R'okay, this is it.
This is the day you need to get off your bum and email a link to this blog to everyone on your email address book. I kid you not. I know what you're doing at all times, the monitors don't lie. I know you come to the blog, you read the post, you smile or perhaps giggle a bit, then you move on to Homestar Runner or Red vs Blue or even MuchoSucko.com, but you don't tell anyone what a fountain of strangeness and humour you've found in your daily hit of Irrelephant.
This is going to change NOW.
This is the flashpoint.
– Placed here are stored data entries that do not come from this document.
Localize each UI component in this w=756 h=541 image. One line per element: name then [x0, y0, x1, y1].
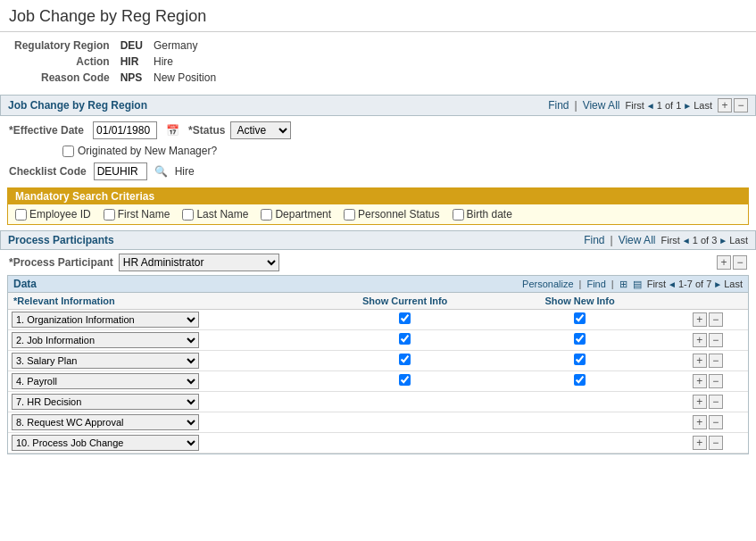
- table-row: 1. Organization Information + −: [8, 310, 748, 330]
- row-label-cell: 1. Organization Information: [8, 310, 318, 330]
- reg-region-code: DEU: [115, 37, 148, 54]
- section1-bar: Job Change by Reg Region Find | View All…: [0, 95, 756, 116]
- mandatory-check-first-name[interactable]: [104, 209, 115, 221]
- show-current-checkbox[interactable]: [399, 354, 411, 365]
- section1-nav: First ◄ 1 of 1 ► Last: [625, 100, 712, 111]
- participant-add-btn[interactable]: +: [717, 255, 731, 270]
- data-nav: First ◄ 1-7 of 7 ► Last: [647, 279, 743, 289]
- row-remove-btn[interactable]: −: [709, 354, 723, 368]
- mandatory-label-birth-date: Birth date: [467, 208, 512, 221]
- row-label-cell: 8. Request WC Approval: [8, 412, 318, 433]
- show-current-cell: [318, 310, 493, 330]
- row-add-btn[interactable]: +: [693, 395, 707, 409]
- row-remove-btn[interactable]: −: [709, 436, 723, 450]
- section1-remove-btn[interactable]: −: [734, 98, 748, 112]
- row-label-select[interactable]: 1. Organization Information: [12, 312, 199, 328]
- section1-next-btn[interactable]: ►: [683, 101, 692, 111]
- show-new-checkbox[interactable]: [574, 354, 586, 365]
- effective-date-input[interactable]: [93, 121, 157, 139]
- row-add-btn[interactable]: +: [693, 436, 707, 450]
- data-personalize-link[interactable]: Personalize: [522, 279, 573, 289]
- row-label-select[interactable]: 3. Salary Plan: [12, 353, 199, 369]
- participant-select[interactable]: HR Administrator Manager Employee: [119, 254, 279, 271]
- row-label-select[interactable]: 8. Request WC Approval: [12, 414, 199, 430]
- row-remove-btn[interactable]: −: [709, 374, 723, 388]
- show-new-checkbox[interactable]: [574, 333, 586, 345]
- row-add-btn[interactable]: +: [693, 333, 707, 347]
- data-find-link[interactable]: Find: [586, 279, 605, 289]
- row-actions-cell: + −: [668, 351, 748, 371]
- show-new-checkbox[interactable]: [574, 312, 586, 324]
- section1-first-label: First: [625, 100, 644, 111]
- row-label-select[interactable]: 2. Job Information: [12, 332, 199, 348]
- reason-code-value: New Position: [148, 70, 221, 86]
- participant-remove-btn[interactable]: −: [733, 255, 747, 270]
- status-select[interactable]: Active Inactive: [230, 121, 291, 139]
- reason-code-label: Reason Code: [9, 70, 115, 86]
- show-new-cell: [493, 351, 668, 371]
- mandatory-label-employee-id: Employee ID: [29, 208, 91, 221]
- reg-region-value: Germany: [148, 37, 221, 54]
- status-row: *Status Active Inactive: [188, 121, 291, 139]
- row-remove-btn[interactable]: −: [709, 333, 723, 347]
- row-add-btn[interactable]: +: [693, 415, 707, 429]
- mandatory-label-first-name: First Name: [118, 208, 170, 221]
- process-next-btn[interactable]: ►: [719, 236, 727, 246]
- process-find-link[interactable]: Find: [584, 234, 604, 246]
- row-add-btn[interactable]: +: [693, 354, 707, 368]
- row-label-select[interactable]: 10. Process Job Change: [12, 435, 199, 451]
- show-new-cell: [493, 433, 668, 454]
- mandatory-check-last-name[interactable]: [182, 209, 194, 221]
- mandatory-check-department[interactable]: [261, 209, 272, 221]
- data-nav-text: 1-7 of 7: [678, 279, 711, 289]
- process-last-label: Last: [729, 235, 748, 246]
- participant-left: *Process Participant HR Administrator Ma…: [9, 254, 279, 271]
- show-current-cell: [318, 371, 493, 392]
- row-label-select[interactable]: 4. Payroll: [12, 373, 199, 389]
- show-new-cell: [493, 371, 668, 392]
- participant-label: *Process Participant: [9, 256, 113, 269]
- data-prev-btn[interactable]: ◄: [668, 279, 677, 289]
- section1-prev-btn[interactable]: ◄: [646, 101, 655, 111]
- checklist-label: Checklist Code: [9, 165, 87, 178]
- row-remove-btn[interactable]: −: [709, 415, 723, 429]
- row-add-btn[interactable]: +: [693, 374, 707, 388]
- calendar-icon[interactable]: 📅: [166, 124, 179, 137]
- show-current-cell: [318, 392, 493, 412]
- section1-find-link[interactable]: Find: [548, 99, 569, 112]
- mandatory-check-personnel-status[interactable]: [344, 209, 355, 221]
- row-remove-btn[interactable]: −: [709, 312, 723, 327]
- section1-nav-text: 1 of 1: [657, 100, 682, 111]
- row-actions-cell: + −: [668, 330, 748, 351]
- row-remove-btn[interactable]: −: [709, 395, 723, 409]
- table-icon[interactable]: ▤: [633, 279, 642, 290]
- show-current-checkbox[interactable]: [399, 374, 411, 386]
- mandatory-check-employee-id[interactable]: [15, 209, 27, 221]
- mandatory-item-0: Employee ID: [15, 208, 91, 221]
- show-new-checkbox[interactable]: [574, 374, 586, 386]
- originated-row: Originated by New Manager?: [0, 143, 756, 161]
- process-prev-btn[interactable]: ◄: [682, 236, 691, 246]
- show-current-cell: [318, 351, 493, 371]
- row-add-btn[interactable]: +: [693, 312, 707, 327]
- originated-checkbox[interactable]: [62, 146, 74, 157]
- mandatory-item-2: Last Name: [182, 208, 248, 221]
- mandatory-title: Mandatory Search Criterias: [8, 188, 748, 204]
- show-current-checkbox[interactable]: [399, 333, 411, 345]
- data-next-btn[interactable]: ►: [713, 279, 722, 289]
- process-viewall-link[interactable]: View All: [619, 234, 656, 246]
- table-row: 2. Job Information + −: [8, 330, 748, 351]
- checklist-input[interactable]: [94, 162, 147, 180]
- grid-view-icon[interactable]: ⊞: [619, 279, 627, 290]
- section1-title: Job Change by Reg Region: [8, 99, 147, 112]
- search-icon[interactable]: 🔍: [154, 165, 168, 178]
- table-row: 3. Salary Plan + −: [8, 351, 748, 371]
- row-label-select[interactable]: 7. HR Decision: [12, 394, 199, 410]
- row-actions-cell: + −: [668, 371, 748, 392]
- process-title: Process Participants: [8, 234, 114, 246]
- section1-viewall-link[interactable]: View All: [583, 99, 620, 112]
- section1-add-btn[interactable]: +: [718, 98, 732, 112]
- mandatory-check-birth-date[interactable]: [453, 209, 464, 221]
- show-current-cell: [318, 330, 493, 351]
- show-current-checkbox[interactable]: [399, 312, 411, 324]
You people are going to be my mavens, the ones who become the meme for this blog, the ones whose opinion is important to other people. You are the gasoline poured on the front porch of this abandoned house. I guess that makes me the match, or maybe the insurance agent, but that's not important right now. What's important is that you email EVERYONE you know, everyone, heck, you need to go and find some of those old forwarded jokes you've got from friends and take all THOSE email addresses, too, and stick THEM in an email. And don't suggest, don't mention, DEMAND! (with at least one, no more than three exclaimation points) that they follow the link you will thoughtfully provide to this site.
Then sit back and warm your hands at the bonfire as Irrelephant goes up like a bomb.
Artists perform better when they've got a big audience. Watch me fret and strain to retain a large one.